New field houses are planned for Smithfield-Selma High School, Clayton High and South Johnston High. Clayton High School’s football field bleachers would come down and be replaced on the advice of an independent contractor, who raised safety concerns.
All told, the tab comes to $31.54 million, with the county seeking a $30 million loan, and the school system pledging to spend $1.54 million out of its savings account. Commissioner DeVan Barbour explained that the county couldn’t hold a bond referendum, the most common funding method for big-ticket projects, until 2018, because state law requires them to be held in even-numbered years.
“Even if you do a bond referendum in two years, it doesn’t mean the bond can be spent,” Barbour said. “You have to wait, sell the bonds, there’s a process. We asked what can’t make it for three more years.”
Renfrow told commissioners that Johnston is the second-fastest-growing district in the state and already the seventh largest. With all that growth, new schools dot the expansive county, looking and functioning differently than Johnston’s older schools, some into their fifth decade of educating students.
Projects like roof replacements and field houses satisfy a practical need, Renfrow said, but also work to bring some aesthetics and amenities to some of the older schools.
All but one of the new roofs will be pitched, replacing the common and leak-prone flat roofs of decades ago. Smithfield-Selma Middle School will get a new flat roof because of its HVAC system, which would quadruple the projects costs if a pitched roof were used, Renfrow said.
The three field houses are the only real additions on the project list, but Renfrow said they’re priorities all the same.
“I’ve said it all along, SSS deserves a field house on campus,” Renfrow said. “This is a show of good faith that the school system will make sure there’s something on campus to meet their needs. You have to also look at Clayton, which is in a similar situation, and South Johnston, which is in a similar situation.”
Renfrow pointed out that the cost of the three field houses, $1.5 million, is around the figure the school system plans to spend on its own.
“We want to have some skin in the game,” Renfrow said. “Whatever is over $30 million, we’re prepared to pay for in order to help our school system erase the disparity between the haves and have-nots.”
Last month, before students returned to class, Renfrow met with the mayors of Johnston County and talked about the $30 million priorities list. One mayor, he said, called the projects a Band-Aid at best. Renfrow said he didn’t disagree, but something is better than nothing.
“The Band-Aid is all we can get right now, and we need to embrace it,” Renfrow said.
Susan Lassiter of Concerned Citizens for Successful Schools followed Renfrow’s presentation at the commissioners meeting, and in presenting a case that Smithfield and Selma schools have fallen behind the rest of the county, she suggested redrawing attendance boundaries. Redrawing lines, she said, could redistribute students between the over- and under-capacity schools.
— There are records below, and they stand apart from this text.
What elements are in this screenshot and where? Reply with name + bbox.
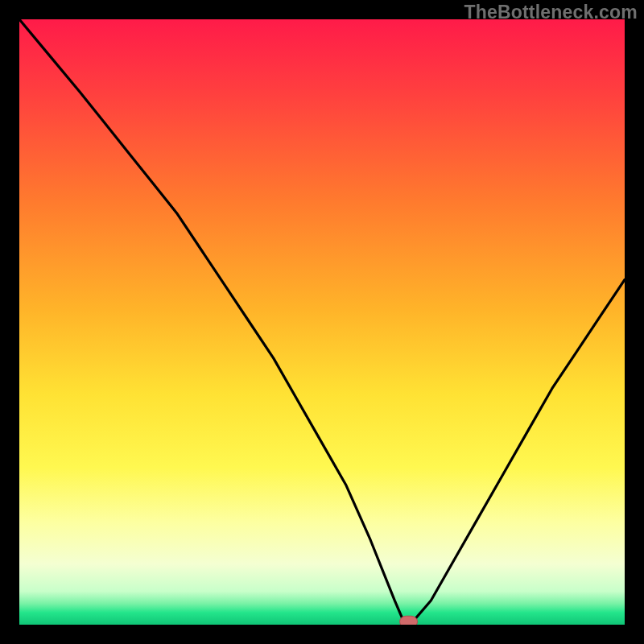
chart-container: TheBottleneck.com <box>0 0 644 644</box>
gradient-background <box>19 19 625 625</box>
chart-svg <box>19 19 625 625</box>
optimal-marker <box>400 616 418 625</box>
watermark-text: TheBottleneck.com <box>464 2 638 23</box>
plot-area <box>19 19 625 625</box>
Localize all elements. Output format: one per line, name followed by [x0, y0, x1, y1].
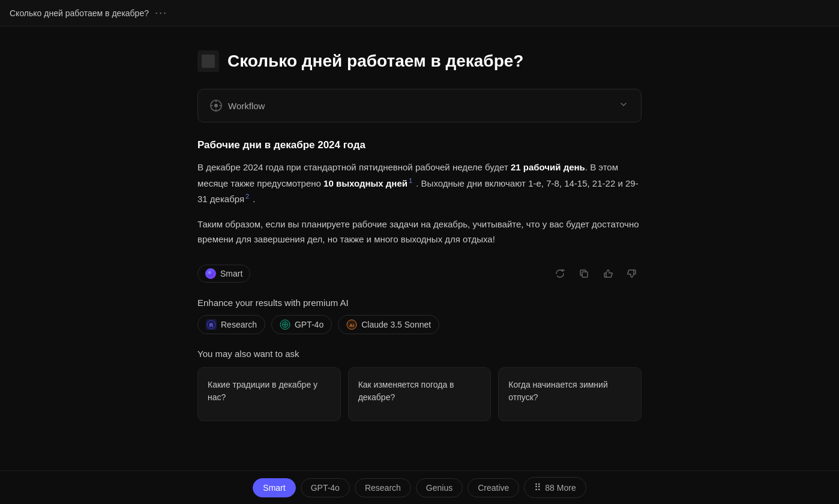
para1-end: . [250, 194, 255, 204]
footnote-1[interactable]: 1 [409, 177, 412, 184]
workflow-left: Workflow [210, 100, 265, 112]
claude-chip-icon: AI [346, 319, 357, 330]
chip-research[interactable]: R Research [197, 315, 265, 334]
tab-smart[interactable]: Smart [253, 478, 295, 497]
svg-point-2 [208, 271, 214, 277]
smart-badge-label: Smart [220, 269, 242, 278]
main-content: Сколько дней работаем в декабре? Workflo… [185, 26, 654, 504]
more-dots-icon: ⠿ [534, 482, 541, 493]
suggestion-card-3[interactable]: Когда начинается зимний отпуск? [498, 367, 642, 421]
answer-paragraph2: Таким образом, если вы планируете рабочи… [197, 217, 642, 247]
refresh-button[interactable] [550, 264, 570, 283]
gpt4o-chip-icon [280, 319, 290, 330]
question-icon-inner [202, 55, 215, 68]
workflow-icon [210, 100, 222, 112]
para1-bold2: 10 выходных дней [323, 178, 407, 188]
copy-button[interactable] [574, 264, 594, 283]
tab-creative[interactable]: Creative [468, 478, 519, 497]
suggestion-card-1[interactable]: Какие традиции в декабре у нас? [197, 367, 341, 421]
topbar-more-button[interactable]: ··· [155, 7, 167, 19]
tab-genius[interactable]: Genius [416, 478, 463, 497]
suggestion-text-2: Как изменяется погода в декабре? [358, 379, 481, 404]
workflow-chevron-icon [618, 99, 629, 112]
chip-gpt4o-label: GPT-4o [295, 320, 323, 329]
para1-pre: В декабре 2024 года при стандартной пяти… [197, 162, 511, 172]
smart-badge-button[interactable]: Smart [197, 265, 250, 283]
svg-rect-3 [582, 272, 588, 277]
response-footer: Smart [197, 264, 642, 283]
svg-text:AI: AI [349, 323, 354, 328]
enhance-title: Enhance your results with premium AI [197, 298, 642, 308]
chip-claude-label: Claude 3.5 Sonnet [361, 320, 431, 329]
suggestions-grid: Какие традиции в декабре у нас? Как изме… [197, 367, 642, 421]
workflow-box[interactable]: Workflow [197, 89, 642, 122]
enhance-section: Enhance your results with premium AI R R… [197, 298, 642, 334]
question-title: Сколько дней работаем в декабре? [227, 50, 523, 72]
tab-more[interactable]: ⠿ 88 More [524, 477, 586, 498]
suggestion-text-1: Какие традиции в декабре у нас? [208, 379, 331, 404]
suggestions-section: You may also want to ask Какие традиции … [197, 349, 642, 421]
tab-gpt4o[interactable]: GPT-4o [301, 478, 350, 497]
smart-badge-icon [205, 268, 216, 279]
question-icon [197, 50, 219, 72]
topbar-title: Сколько дней работаем в декабре? [10, 8, 149, 18]
footnote-2[interactable]: 2 [245, 193, 249, 200]
top-bar: Сколько дней работаем в декабре? ··· [0, 0, 839, 26]
thumbsup-button[interactable] [598, 264, 618, 283]
enhance-chips: R Research GPT-4o [197, 315, 642, 334]
answer-paragraph1: В декабре 2024 года при стандартной пяти… [197, 160, 642, 207]
workflow-label: Workflow [228, 101, 265, 111]
suggestions-title: You may also want to ask [197, 349, 642, 359]
answer-section: Рабочие дни в декабре 2024 года В декабр… [197, 139, 642, 247]
para1-bold1: 21 рабочий день [511, 162, 585, 172]
answer-heading: Рабочие дни в декабре 2024 года [197, 139, 642, 151]
question-header: Сколько дней работаем в декабре? [197, 50, 642, 72]
research-chip-icon: R [206, 319, 217, 330]
chip-claude[interactable]: AI Claude 3.5 Sonnet [338, 315, 439, 334]
chip-gpt4o[interactable]: GPT-4o [271, 315, 332, 334]
tab-more-label: 88 More [545, 483, 576, 493]
svg-point-1 [214, 104, 218, 107]
svg-text:R: R [209, 322, 214, 328]
suggestion-text-3: Когда начинается зимний отпуск? [508, 379, 631, 404]
chip-research-label: Research [221, 320, 257, 329]
tab-research[interactable]: Research [355, 478, 411, 497]
action-icons [550, 264, 642, 283]
bottom-tabs: Smart GPT-4o Research Genius Creative ⠿ … [0, 470, 839, 504]
suggestion-card-2[interactable]: Как изменяется погода в декабре? [348, 367, 492, 421]
thumbsdown-button[interactable] [622, 264, 642, 283]
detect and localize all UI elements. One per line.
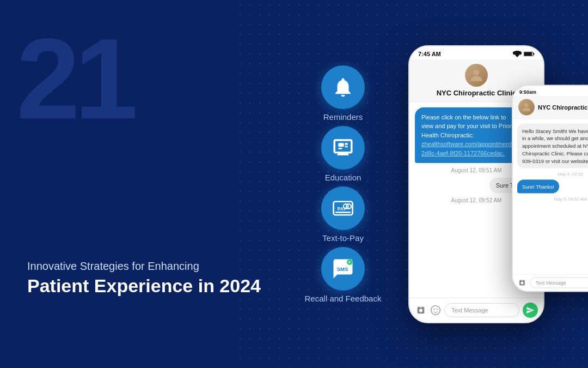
reminders-label: Reminders: [323, 112, 363, 122]
send-button[interactable]: [523, 303, 538, 318]
phone-status-bar: 7:45 AM: [409, 46, 543, 59]
education-icon-circle: [321, 126, 365, 170]
phone2-camera-icon[interactable]: [517, 279, 527, 286]
phone2-text-input[interactable]: Text Message: [530, 277, 588, 288]
svg-text:+: +: [348, 260, 351, 265]
phone-avatar: [465, 64, 488, 87]
svg-rect-6: [335, 212, 351, 213]
svg-point-18: [437, 309, 438, 310]
wifi-icon: [513, 51, 522, 57]
phone2-status-bar: 9:50am: [513, 86, 588, 95]
left-section: 21 Innovative Strategies for Enhancing P…: [0, 0, 283, 368]
svg-rect-13: [524, 52, 532, 56]
phone-time: 7:45 AM: [418, 51, 441, 57]
phone2-avatar-icon: [520, 101, 532, 113]
svg-rect-14: [533, 53, 534, 55]
svg-point-22: [524, 103, 528, 107]
svg-text:SMS: SMS: [337, 266, 348, 272]
phone-secondary: 9:50am: [512, 85, 588, 292]
phone2-messages: Hello Stacey Smith! We haven't seen you …: [513, 119, 588, 274]
emoji-icon[interactable]: [430, 305, 441, 316]
monitor-icon: [332, 136, 354, 159]
text-to-pay-icon-circle: PAY: [321, 186, 365, 230]
phone2-message-bubble: Hello Stacey Smith! We haven't seen you …: [517, 123, 588, 168]
features-section: Reminders Education PAY: [283, 0, 403, 368]
phone2-clinic-name: NYC Chiropractic Clinic: [538, 104, 588, 110]
reminders-icon-circle: [321, 65, 365, 109]
pay-icon: PAY: [332, 197, 354, 220]
page-container: 21 Innovative Strategies for Enhancing P…: [0, 0, 588, 368]
text-to-pay-label: Text-to-Pay: [322, 233, 364, 243]
send-icon: [526, 306, 535, 315]
subtitle-text: Innovative Strategies for Enhancing: [27, 260, 261, 273]
feature-text-to-pay: PAY Text-to-Pay: [321, 186, 365, 243]
sms-icon: SMS +: [332, 257, 354, 280]
bell-icon: [332, 76, 354, 99]
main-title-text: Patient Experience in 2024: [27, 275, 261, 297]
phone-input-bar: Text Message: [409, 298, 543, 322]
battery-icon: [524, 51, 535, 57]
svg-rect-0: [338, 143, 344, 147]
phone2-timestamp-1: May 9, 09:52: [517, 172, 588, 177]
phone2-reply: Sure! Thanks!: [517, 180, 559, 194]
message-bubble-main: Please click on the below link to view a…: [415, 107, 525, 164]
feature-education: Education: [321, 126, 365, 182]
title-block: Innovative Strategies for Enhancing Pati…: [27, 260, 261, 297]
svg-point-15: [474, 69, 480, 75]
phones-section: 7:45 AM: [403, 0, 588, 368]
svg-rect-1: [345, 143, 348, 145]
phone2-timestamp-2: May 9, 09:52 AM: [517, 197, 588, 202]
svg-point-17: [434, 309, 435, 310]
recall-feedback-icon-circle: SMS +: [321, 247, 365, 291]
phone2-chat-header: NYC Chiropractic Clinic: [513, 95, 588, 119]
phone-clinic-name: NYC Chiropractic Clinic: [437, 89, 517, 97]
message-body-text: Please click on the below link to view a…: [421, 114, 517, 138]
recall-feedback-label: Recall and Feedback: [305, 294, 382, 303]
big-number: 21: [16, 22, 133, 136]
phone2-input-bar: Text Message: [513, 274, 588, 291]
svg-rect-2: [345, 146, 348, 147]
camera-icon[interactable]: [415, 305, 427, 315]
phone2-time: 9:50am: [519, 89, 536, 94]
phone-text-input[interactable]: Text Message: [444, 303, 519, 317]
svg-point-16: [431, 305, 440, 315]
education-label: Education: [325, 173, 362, 182]
feature-recall-feedback: SMS + Recall and Feedback: [305, 247, 382, 303]
phone2-avatar: [518, 99, 535, 115]
phone-status-icons: [513, 51, 535, 57]
svg-rect-3: [338, 148, 342, 149]
feature-reminders: Reminders: [321, 65, 365, 122]
avatar-person-icon: [468, 67, 485, 84]
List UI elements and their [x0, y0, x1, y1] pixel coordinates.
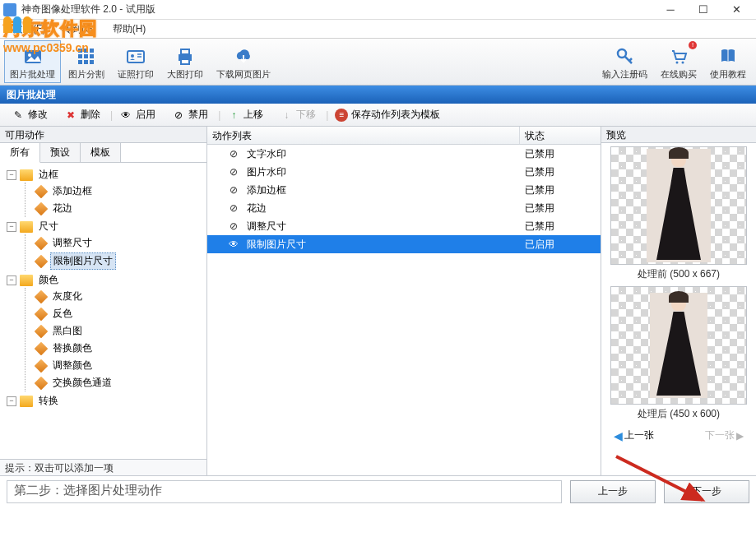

Renfrow said redrawing boundaries is something easier to advocate than implement.
“People have more choice than ever when it comes to schools,” Renfrow said. “There are more schools in Johnston County than the public school system. There are private schools and a charter school, with more charters on the way. The fastest-growing school district in the home-schooling district. Do something unpopular and parents will see that they have choices and will say we’re not doing that at all. All those variables have to be factored into the equation.”
Renfrow was the principal of Corinth Holders High School when it opened in 2009, moving from the principal’s job at North Johnston High. He said when Corinth Holders opened, long-established North Johnston attendance lines shifted, and parts of the Crocker’s Nub community adamantly opposed going to the new school.
“I grew up with these people, went to church with them, but even with me in that equation, they said, ‘You’re not sending us to the new school,’ ” Renfrow said. “It becomes very political. Politics shouldn’t stand in the way, but talk about where people can go to school and that’s when the passion comes up. Think about what would happen if you told people where they can go to church. I would say they’re equally passionate about where to go to school.”